Juan Bustillo Oro consagra a paixão, a enfermidade, o ciúme e a loucura do protagonista por intermédio da mise-en-scène de uma criatividade quase “criminosa”
A “trama” é simples, na raia do lírico e digna do Romantismo literário do Século XIX: um monge, após atacar outro residente do mosteiro gótico onde vive em penitente existência, confessa os motivos e as amarguras (que nos são relatados em flashback) que motivaram aquele acto. Não obstante, e nessa “humilde” narrativa, Juan Bustillo Oro consagra a paixão, a enfermidade, o ciúme e a loucura do protagonista por intermédio da mise-en-scène de uma criatividade quase “criminosa”, plena de planos “impossíveis”, e através de uma engenhosa direcção de fotografia (por Agustín Jiménez, fotógrafo proeminente da sua cena avant-garde contemporânea) que demonstra um atento estudo ao cinema expressionista alemão da década de 1920.

No entanto, nada em Dos Monjes soa a pastiche. Aliás, esta proficuidade técnica compele-nos para a subjectiva definição de “obra à frente do seu tempo”, a qual, a espaços, antecipa em décadas os mecanismos narrativos de Akira Kurosawa ou as obsessões visuais de Luis Buñuel (apesar da “ousadia” de tal afirmação, aparentemente não estou só nessa opinião).

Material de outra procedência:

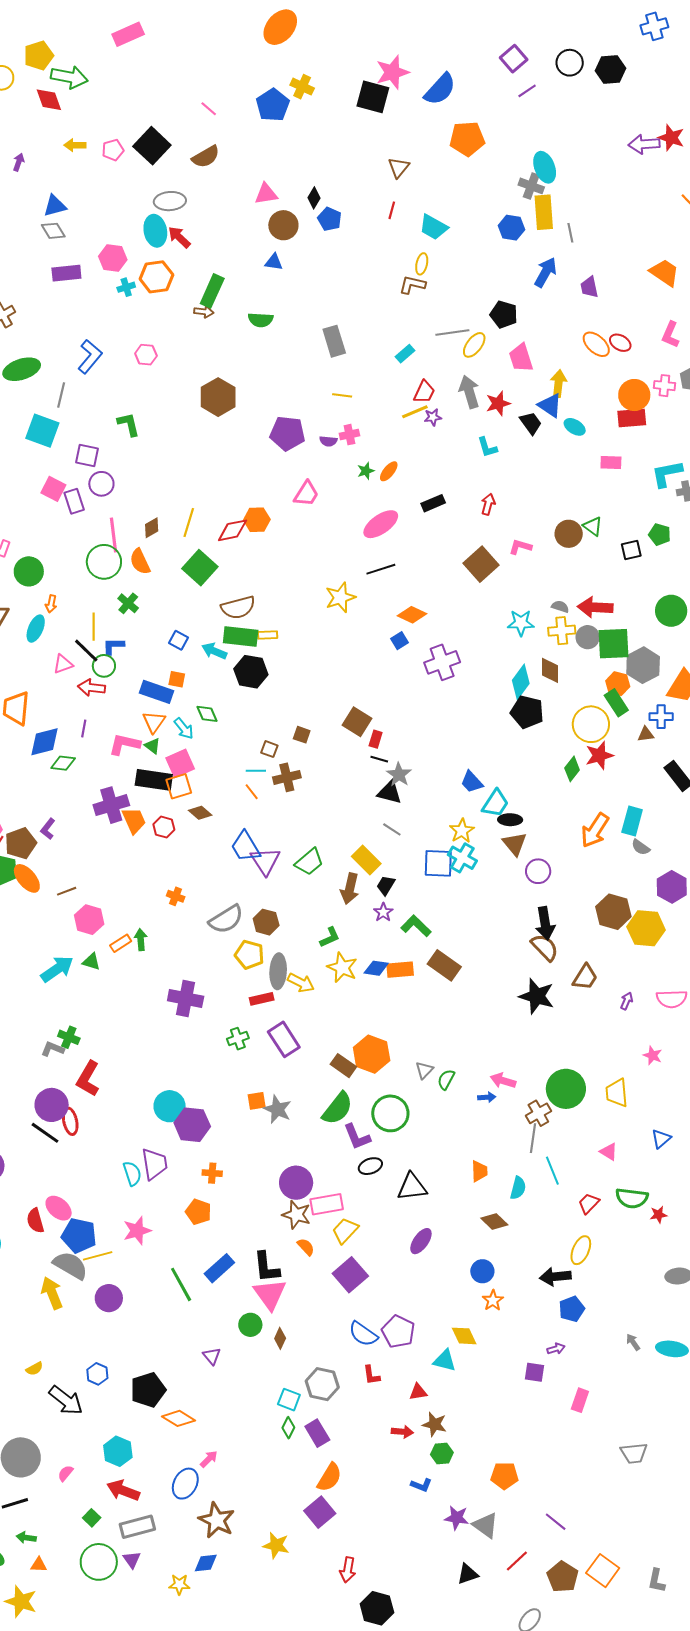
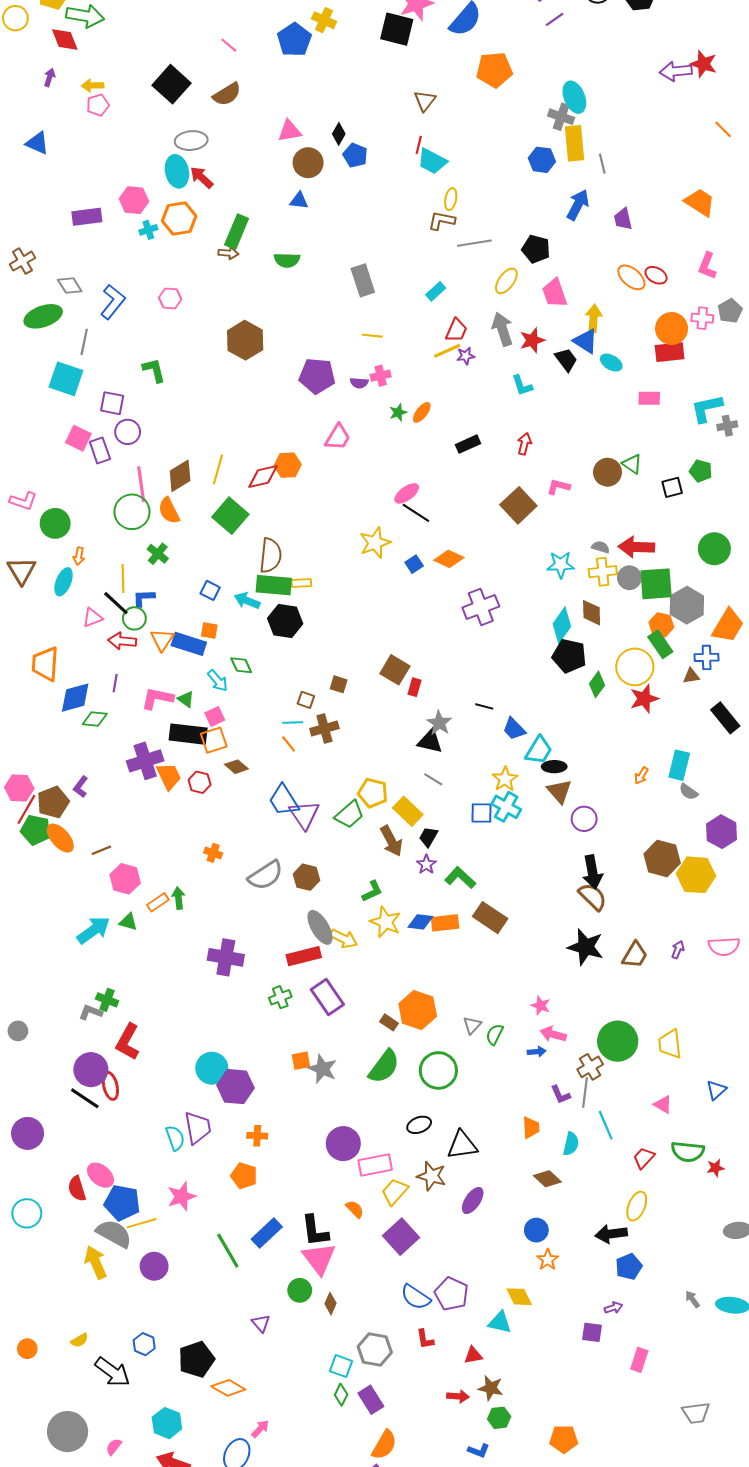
pink pentagon: (113, 150) -> (98, 105), moved
purple arrow: (19, 162) -> (49, 77), moved
blue triangle: (55, 206) -> (37, 143), moved, turned 40
cyan trapezoid: (433, 227) -> (432, 161), moved
gray diamond: (53, 231) -> (70, 285), moved
gray line: (452, 333) -> (474, 243), moved
pink ellipse: (381, 524) -> (407, 493), moved, size x0.7
brown diamond: (152, 528) -> (180, 476), size x1.5
black line: (381, 569) -> (416, 513), turned 52
brown semicircle: (238, 607) -> (271, 555), turned -68
blue square: (399, 641) -> (414, 564), moved
orange triangle: (154, 722) -> (162, 640), moved
black line: (379, 759) -> (484, 706), moved
pink square: (180, 763) -> (215, 717), size x0.7
green diamond: (572, 769) -> (597, 684), moved
orange arrow: (595, 830) -> (641, 776), size x0.5
blue square: (438, 863) -> (482, 813), size x0.7
brown arrow: (350, 889) -> (391, 841), turned -40
yellow pentagon: (249, 955) -> (373, 793), moved
gray ellipse: (278, 971) -> (320, 927), turned -32
brown trapezoid: (585, 977) -> (635, 955), moved
red rectangle: (262, 999) -> (304, 956), size x1.4
pink star: (653, 1055) -> (541, 1006), moved
brown rectangle: (343, 1066) -> (389, 1022), size x0.7
purple L-shape: (357, 1137) -> (560, 1095), moved, size x0.7
brown star: (296, 1215) -> (432, 1176), moved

A mesma sequência central do filme é exibida por duas vezes, com ligeiras diferenças, e consoante a perspectiva em foco, de cenografia, enquadramento, diálogos – algo que remete, claro, para Rashômon (Às Portas do Inferno, 1950) – ou, até, no estilo e na tingidura do próprio guarda-roupa dos seus intervenientes.
Dada a singularidade de Dos monjes, poderíamos falar em “Expressionismo Mexicano”? Embora os livros de cinema versem, amiúde, sobre a denominada Época de Ouro do cinema do México (situada, normalmente, de 1930 a 1969), essa historiografia denota-se maioritariamente centrada em vedetas, títulos e contextos sócio-económicos. Mas, do ponto de vista formal, não faltam aqui as sombras, a direcção artística, os planos expressionistas, em suma, a inteira obscuridade da imagem, em chiaroscuso, que almeja difundir o que os nossos olhos não discernem imediatamente, para se enunciar a definição de tal corrente artística.

Com Dos Monjes, o valor estético da filmografia mexicana poderá, finalmente, ser recuperado. O seu restauro fílmico e lançamento comercial, pela Criterion no âmbito do Martin Scorsese’s World Cinema Project, será passo decisivo para esse processo, assim como em prol da “celebração” de Juan Bustillo Oro, cineasta que, talvez inadvertidamente, encetou numa criação regular de imagens inéditas para o seu tempo. Bastará observar outro título seu – El hombre sin rostro (1950) – e constatar, no seio de um noir carregado de melodramático, serial killers, psicanálise, complexos de Édipo mal resolvidos e fulgurantes sequências oníricas, toda uma gama de mecanismos narrativos que em muito invejariam Alfred Hitchcock…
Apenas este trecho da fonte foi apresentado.